GWAS on the seed size and shape of Japanese soybeans
Japanese soybeans produce relatively large and round seeds compared to others (Fig. 6a). To identify the genomic regions associated with these seed traits, GWAS were conducted using the phenotype and genotype datasets of 125 Japanese and 96 global soybeans (a total of 221 lines). For this purpose, we first measured the seed area size, length and width using SmartGrain software33 (Fig. 6b and Supplementary Fig. 10). By analyzing seeds obtained from cultivations in three independent years (2021, 2022 and 2023), some Japanese soybeans were confirmed to exhibit larger seed sizes than others (Fig. 6c and Supplementary Data 7). Of these, the seeds of eight Japanese landraces, including Tanba, were especially big, probably associated with their specific and traditional food uses, such as boiled soybeans and edamame. Roundness was estimated by calculating the ratio of length to width, and the frequency of soybean lines with round seeds was also slightly higher in Japanese lines than in others. In both horizontal and vertical measurements, correlations were found between area size, length and width, indicating that these parameters represented seed size (Fig. 6d).

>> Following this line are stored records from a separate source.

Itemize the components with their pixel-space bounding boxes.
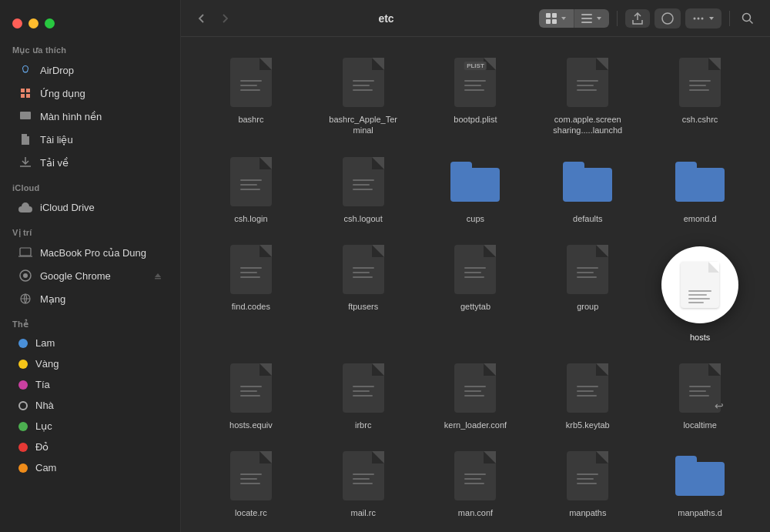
sidebar-item-tag-red[interactable]: Đỏ [6,437,174,457]
file-label-gettytab: gettytab [460,301,490,312]
sidebar-item-label-airdrop: AirDrop [40,65,74,76]
forward-button[interactable] [216,10,233,27]
list-view-button[interactable] [574,9,609,28]
file-icon-container-irbrc [336,361,390,415]
sidebar-item-tag-cam[interactable]: Cam [6,458,174,477]
file-item-hosts[interactable]: hosts [645,236,755,349]
file-item-csh-logout[interactable]: csh.logout [309,149,418,230]
tags-section-label: Thẻ [0,310,180,333]
file-item-bashrc-apple[interactable]: bashrc_Apple_Terminal [309,49,418,142]
generic-file-icon [230,363,272,413]
file-item-manpaths-d[interactable]: manpaths.d [645,443,755,524]
generic-file-icon [567,58,608,107]
sidebar-item-macbook[interactable]: MacBook Pro của Dung [6,242,174,263]
file-label-cups: cups [467,213,484,224]
file-item-emond-d[interactable]: emond.d [645,149,755,230]
file-item-irbrc[interactable]: irbrc [309,355,418,437]
file-label-manpaths-d: manpaths.d [678,507,721,518]
sidebar-item-label-tag-blue: Lam [35,337,55,349]
file-item-gettytab[interactable]: gettytab [421,236,531,349]
file-label-bashrc-apple: bashrc_Apple_Terminal [329,114,398,136]
file-grid-container[interactable]: bashrc bashrc_Apple_Terminal [181,37,770,532]
hosts-file-icon [681,262,719,308]
file-item-csh-login[interactable]: csh.login [196,149,306,230]
sidebar-item-tag-blue[interactable]: Lam [6,333,174,353]
generic-file-icon [679,58,721,107]
file-item-csh-cshrc[interactable]: csh.cshrc [645,49,755,142]
sidebar-item-network[interactable]: Mạng [6,288,174,309]
file-label-csh-cshrc: csh.cshrc [682,114,718,125]
file-icon-container-localtime: ↩ [673,361,727,415]
traffic-lights [0,8,180,36]
sidebar-item-icloud[interactable]: iCloud Drive [6,196,174,218]
file-icon-container-mail-rc [336,449,390,503]
file-item-localtime[interactable]: ↩ localtime [645,355,755,437]
svg-point-13 [662,13,673,24]
file-item-ftpusers[interactable]: ftpusers [309,236,418,349]
file-item-defaults[interactable]: defaults [533,149,642,230]
sidebar-item-tag-yellow[interactable]: Vàng [6,354,174,373]
back-button[interactable] [193,10,210,27]
tag-green-dot [18,422,28,431]
tag-red-dot [18,443,28,452]
file-icon-container-cups [448,155,502,209]
sidebar-item-label-network: Mạng [40,293,65,305]
sidebar-item-downloads[interactable]: Tải về [6,152,174,173]
close-button[interactable] [12,18,22,28]
sidebar-item-tag-green[interactable]: Lục [6,417,174,436]
sidebar-item-applications[interactable]: Ứng dụng [6,82,174,104]
file-icon-container-csh-login [224,155,278,209]
file-icon-container-manpaths [561,449,614,503]
list-view-icon [581,12,593,25]
file-item-mail-rc[interactable]: mail.rc [309,443,418,524]
folder-icon-cups [450,162,500,202]
file-item-cups[interactable]: cups [421,149,531,230]
file-item-kern-loader[interactable]: kern_loader.conf [421,355,531,437]
file-icon-container-krb5 [561,361,614,415]
apps-icon [18,86,32,100]
sidebar-item-chrome[interactable]: Google Chrome [6,265,174,286]
file-item-bashrc[interactable]: bashrc [196,49,306,142]
file-item-locate-rc[interactable]: locate.rc [196,443,306,524]
file-item-krb5[interactable]: krb5.keytab [533,355,642,437]
generic-file-icon [230,58,272,107]
favorites-section-label: Mục ưa thích [0,36,180,59]
sidebar-item-tag-orange[interactable]: Tía [6,375,174,394]
icon-view-button[interactable] [539,9,574,28]
share-button[interactable] [625,9,650,28]
generic-file-icon [454,451,496,500]
airdrop-icon [18,63,32,77]
fullscreen-button[interactable] [45,18,55,28]
sidebar-item-desktop[interactable]: Màn hình nền [6,105,174,127]
sidebar-item-label-documents: Tài liệu [40,134,73,146]
file-icon-container-locate-rc [224,449,278,503]
svg-rect-12 [581,22,592,23]
file-label-find-codes: find.codes [232,301,270,312]
file-item-man-conf[interactable]: man.conf [421,443,531,524]
sidebar-item-label-macbook: MacBook Pro của Dung [40,247,146,259]
svg-point-14 [694,17,696,19]
file-icon-container-bashrc-apple [336,55,390,109]
downloads-icon [18,156,32,169]
chevron-down-icon [560,15,567,22]
file-label-hosts-equiv: hosts.equiv [229,420,273,430]
sidebar-item-tag-white[interactable]: Nhà [6,396,174,415]
file-item-manpaths[interactable]: manpaths [533,443,642,524]
more-options-button[interactable] [685,8,721,28]
tag-orange-dot [18,380,28,390]
search-button[interactable] [738,8,758,28]
file-item-com-apple[interactable]: com.apple.screensharing.....launchd [533,49,642,142]
sidebar-item-documents[interactable]: Tài liệu [6,129,174,150]
minimize-button[interactable] [28,18,38,28]
file-icon-container-csh-cshrc [673,55,727,109]
file-item-find-codes[interactable]: find.codes [196,236,306,349]
tag-button[interactable] [654,8,681,28]
file-icon-container-csh-logout [336,155,390,209]
file-item-group[interactable]: group [533,236,642,349]
file-label-group: group [577,301,598,312]
file-label-man-conf: man.conf [458,507,493,518]
file-item-bootpd[interactable]: PLIST bootpd.plist [421,49,531,142]
spotlight-circle [661,246,738,323]
sidebar-item-airdrop[interactable]: AirDrop [6,59,174,81]
file-item-hosts-equiv[interactable]: hosts.equiv [196,355,306,437]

By contrast, no correlation was observed between area size and roundness. We also quantified the oil and protein content in these seeds (Supplementary Fig. 10c and Supplementary Data 8). However, these levels did not differ between Japanese and other soybeans.

a, Photographs of the seeds of Enrei and Williams 82. b, Cartoon illustrating the definition of seed area size, length and width. These values were quantified with SmartGrain software33, both horizontally and vertically. c, Histograms showing the frequencies of seed area size, length and width in Japanese and other world soybeans. The ratios of length to width or horizontal width to vertical width were calculated to represent seed roundness. Seeds were obtained from 221 soybean lines cultivated in 2021, 2022 and 2023 (n ≥ 536). The positions of soybean lines whose genome references were constructed in this study are shown by dark blue numbers. d, Dot plots showing correlations between seed phenotype parameters. The coefficients of determination described in the plots were calculated by linear regression (n = 520).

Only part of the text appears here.